> _Activity_
Give back all of the data exactly as it stands, with the pictures removed.

[[ Dataset records open ]]

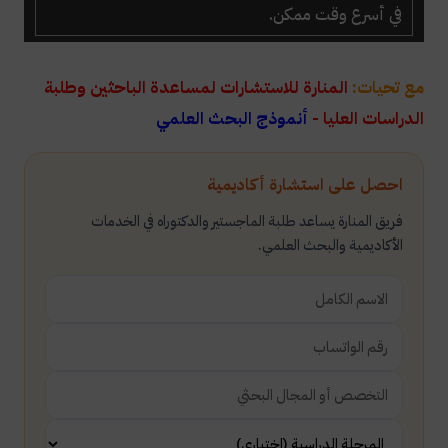
في أسرع وقت ممكن.
مع تحيات:
المنارة للاستشارات لمساعدة الباحثين وطلبة
الدراسات العليا -
أنموذج البحث العلمي
احصل على استشارة أكاديمية
فريق المنارة يساعد طلبة الماجستير والدكتوراه في الخدمات
الأكاديمية والبحث العلمي.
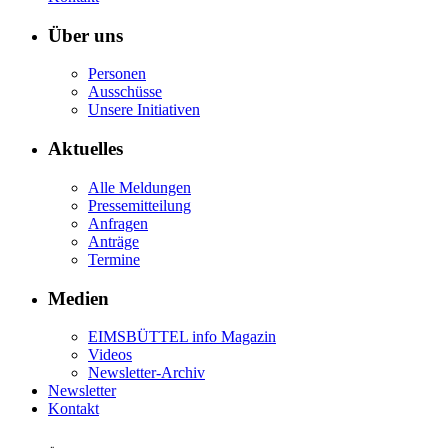
Über uns
Personen
Ausschüsse
Unsere Initiativen
Aktuelles
Alle Meldungen
Pressemitteilung
Anfragen
Anträge
Termine
Medien
EIMSBÜTTEL info Magazin
Videos
Newsletter-Archiv
Newsletter
Kontakt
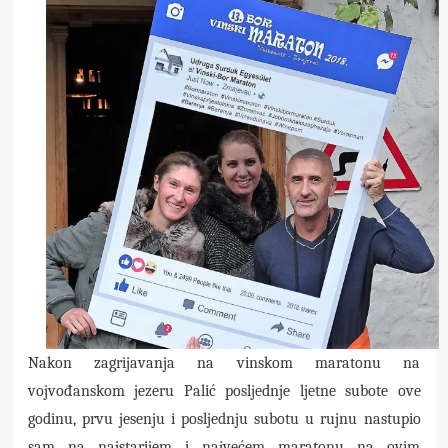
Nakon zagrijavanja na vinskom maratonu na
vojvođanskom jezeru Palić posljednje ljetne subote ove
godinu, prvu jesenju i posljednju subotu u rujnu nastupio
sam na najstarijem i najvećem maratonu na ovim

[[ Dataset records closed ]]

> _Result for this task_
في أسرع وقت ممكن.
مع تحيات:
المنارة للاستشارات لمساعدة الباحثين وطلبة
الدراسات العليا -
أنموذج البحث العلمي
احصل على استشارة أكاديمية
فريق المنارة يساعد طلبة الماجستير والدكتوراه في الخدمات
الأكاديمية والبحث العلمي.
Über uns
Personen
Ausschüsse
Unsere Initiativen
Aktuelles
Alle Meldungen
Pressemitteilung
Anfragen
Anträge
Termine
Medien
EIMSBÜTTEL info Magazin
Videos
Newsletter-Archiv
Newsletter
Kontakt
Nakon zagrijavanja na vinskom maratonu na
vojvođanskom jezeru Palić posljednje ljetne subote ove
godinu, prvu jesenju i posljednju subotu u rujnu nastupio
sam na najstarijem i najvećem maratonu na ovim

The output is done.